8 types of dreams - and how to use them for inspiration with N-of-8

I’ve often found innovative insights through “forced connection.” When I give concentrated attention to seemingly random information or visuals, I allow my brain to process it and find a new relationship or meaning. This leads to original ideas or original ways to implement them.

So for my upcoming book, I have been collecting a variety of “top 8” lists to use for inspiration for N-of-8 exercises. They contain seeds and sources of ideas that can applied to an array of challenges.

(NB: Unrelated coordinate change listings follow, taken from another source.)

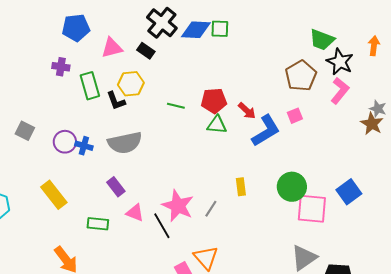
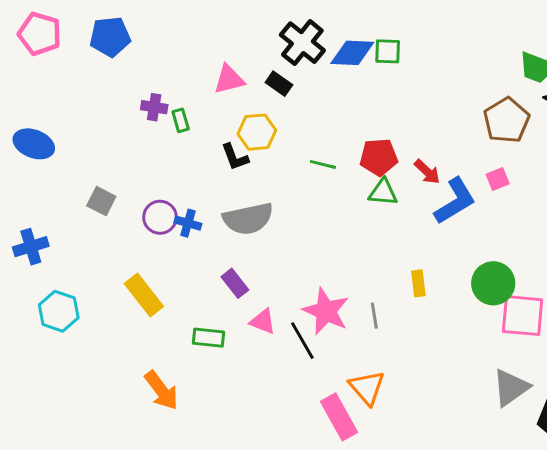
blue pentagon: (76, 28) -> (110, 37), moved
green rectangle: (90, 86) -> (181, 120), moved, size x0.6
gray line: (211, 209) -> (374, 316), turned -42

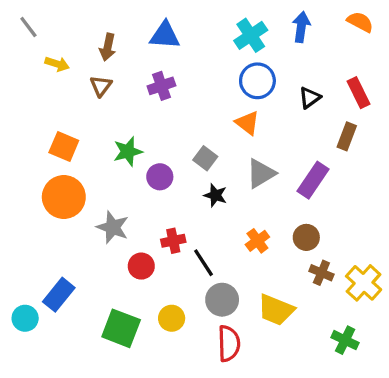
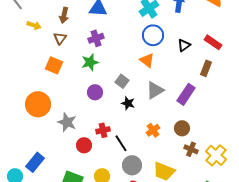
red rectangle: (358, 93) -> (213, 42), turned -30
orange square: (64, 146) -> (54, 65), moved
green star: (128, 152) -> (90, 62), moved

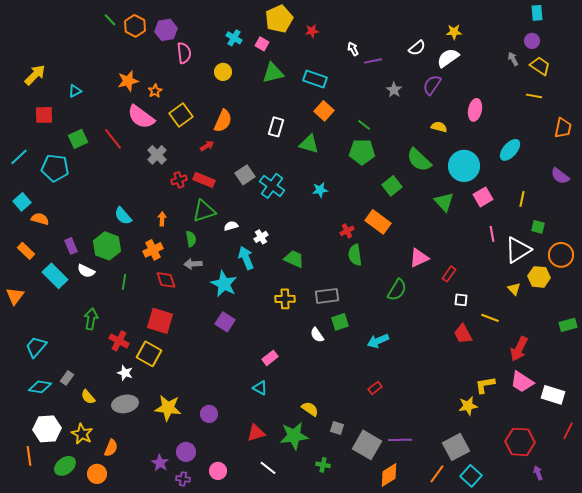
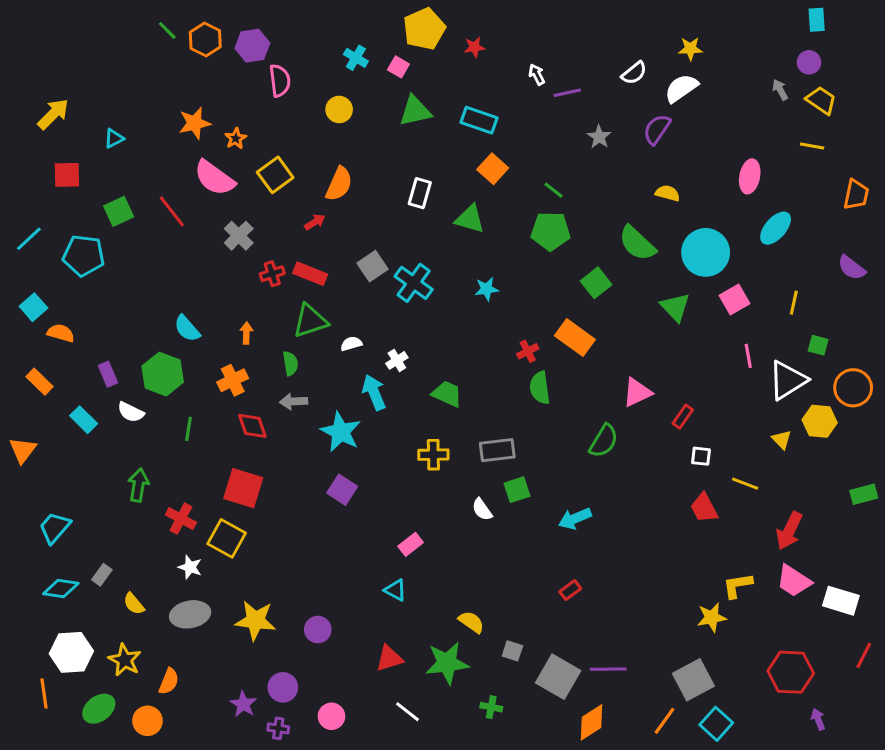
pink ellipse: (475, 110) -> (750, 176), moved
cyan rectangle: (55, 276) -> (84, 420), size x0.7

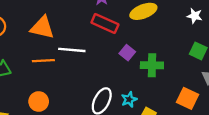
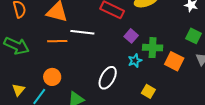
orange square: (187, 98) -> (174, 61), moved
cyan star: (129, 99) -> (135, 61), moved

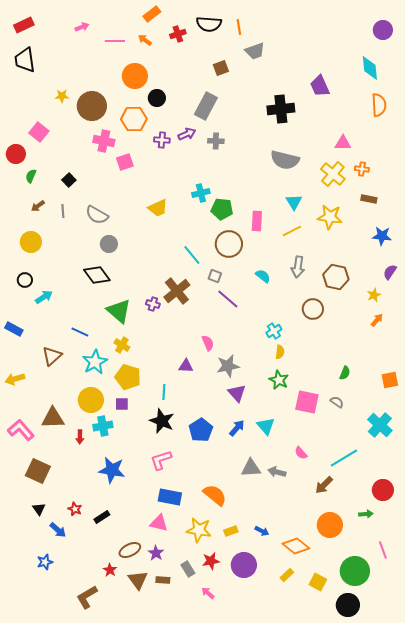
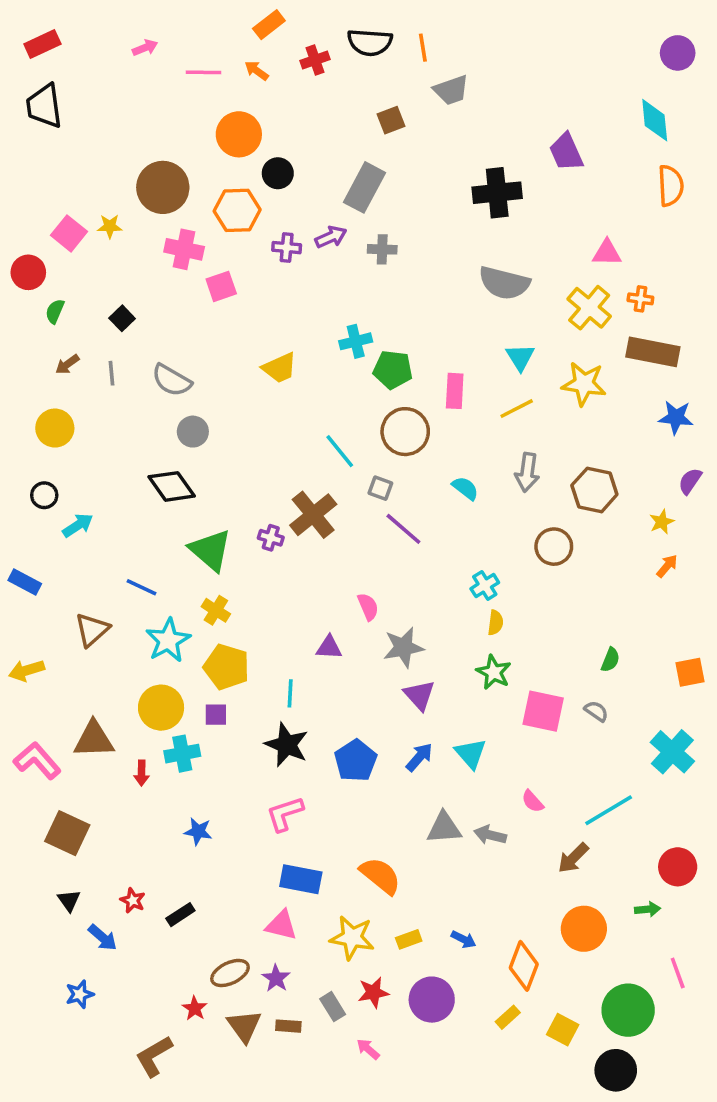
yellow star: (62, 96) -> (110, 226), moved
brown rectangle: (369, 199) -> (653, 352), size x1.8
blue star: (112, 470) -> (198, 831), size x0.6
orange diamond: (296, 546) -> (524, 966), turned 72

Here is a list of 8 types of dreams:
  1. Richness dreams - Dreamer will get some prize or winnings. It can be in different forms, from people becoming magnates or winning some lottery. In some cases, it’s about glory not riches.
  2. Despair dreams - Dreamer has a problem to achieve very familiar goals. For example, packing his luggage, finding the car where he parked, catching a train or plane. In other situations, dreamer needs money, but he doesn’t know how to get it. 
  3. Traveling dreams - These can be concrete about the travel to some place. Or it might be abstract, flying in the wind or space. These dreams are about freedom, need, or something to own.
  4. Downfall dreams - Dreamer is falling down from the skycraper, bridge, airplane. Dream experience is about downfall sense. People are awakened as soon as they fall down. This dream is about situations in which the dreamer is afraid.
  5. Pursuit dreams - People, animals, or the natural elements (flood or avalanche) hunt the dreamer. It’s symbol of hidden scare.
  6. Hanging in the snare dreams - Dreamer is stranded in cellar, cave, or prison and can’t go out. In some similar dreams, the dreamer is in danger of explosion or crashing into something. These dreams are symbols of hidden fears.
  7. Nude dreams - These dreams present some frustration or the feeling of being undervalued.
  8. Violence dreams - In some cases, the dreamer attacks someone. This dream is about trying to restrain one’s anger.
Consider collecting your own lists, quotes, and articles. From books, magazines, biographies, the Bible (or other religious texts), newspapers, trade journals, best-selling songs, and many more sources. And if you have a favorite list, I hope you’ll share it with me.